The guys complained and kidded and joked about it, trying not to look at one another or those floating slate masks working down the line behind the tubes, like nightmare faces in negative, sighting down soft, squeezy nightmare gunbarrels. They kidded the black boys by saying things like “He, Washington, what do you fellas do for fun the other sixteen hours?” “Hey, Williams, can you tell me what I had for breakfast?”

Everybody laughed. The black boys clenched their jaws and didn’t answer; this wasn’t the way things used to be before that damned redhead came around.

When Fredrickson spread his cheeks there was such a sound I thought the least black boy’d be blown clear off his feet.

“Hark!” Harding said, cupping his hand to his ear. “The lovely voice of an angel.”

Everyone was roaring, laughing and kidding one another, until the black boy moved on and stopped in front of the next man, and the room was suddenly absolutely quiet. The next man was George. And in that one second, with the laughing and kidding and complaining stopped, with Fredrickson there next to George straightening up and turning around and a big black boy about to ask George to lean his head down for a squirt of that stinking salve — right at that time all of us had a good idea about everything that was going to happen, and why it had to happen, and why we’d all been wrong about McMurphy.

George never used soap when he showered. He wouldn’t even let somebody hand him a towel to dry himself with. The black boys on the evening shift who supervised the usual Tuesday and Thursday evening showers had learned it was easier to leave it go like this, and they didn’t force him to do any different. That was the way it’d been for a long time. All the black boys knew it. But now everybody knew — even George, leaning backward, shaking his head, covering himself with big oakleaf hands — that this black boy, with his nose busted and his insides soured and his two buddies standing behind him waiting to see what he would do, couldn’t afford to pass up the chance.

“Ahhhh, bend you head down here, Geo’ge. …”

The guys were already looking to where McMurphy stood a couple of men down the line.

“Ahhhh, c’mon, Geo’ge. …”

Martini and Sefelt were standing in the shower, not moving. The drain at their feet kept choking short little gulps of air and soapy water. George looked at the drain a second, as if it were speaking to him. He watched it gurgle and choke.
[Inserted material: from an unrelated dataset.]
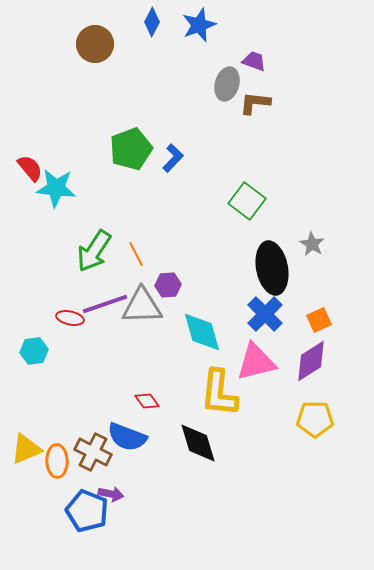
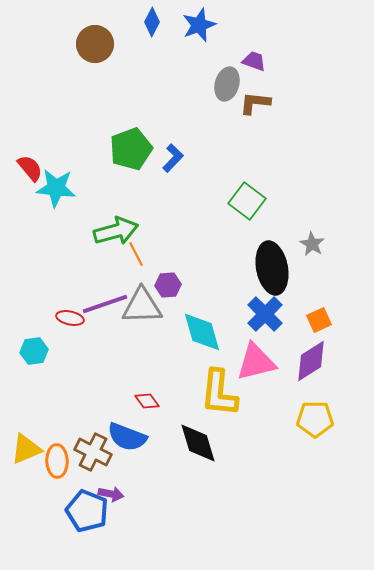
green arrow: moved 22 px right, 20 px up; rotated 138 degrees counterclockwise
He looked back at the tube in the black hand before him, slow mucus running out of the little hole at the top of the tube down over the pig-iron knuckles. The black boy moved the tube forward a few inches, and George listed farther back, shaking his head.

“No — none that stoof.”

“You gonna have to do it, Rub-a-dub,” the black boy said, sounding almost sorry. “You gonna have to. We can’t have the place crawlin’ with bugs , now, can we? For all I know you got bugs on you a good inch deep!”

“No!” George said.

‘Ahhh, Geo’ge, you jes’ don’t have no idea . These bugs, they very, very teeny — no bigger’n a pinpoint . An’, man, what they do is get you by the short hair an’ hang on, an’ drill, down inside you, Geo’ge.”

“No bugs!” George said.

“Ahhh, let me tell you, Geo’ge: I seen cases where these awful bugs achually—”

“Okay, Washington,” McMurphy said.

The scar where the black boy’s nose had been broken was a twist of neon. The black boy knew who’d spoken to him, but he didn’t turn around; the only way we knew he’d even heard was by the way he stopped talking and reached up a long gray finger and drew it across the scar he’d got in that basketball game. He rubbed his nose a second, then shoved his hand out in front of George’s face, scrabbling the fingers around. “A crab , Geo’ge, see? See here? Now you know what a crab look like, don’t you? Sure now, you get crabs on that fishin’ boat. We can’t have crabs drillin’ down into you, can we, Geo’ge?”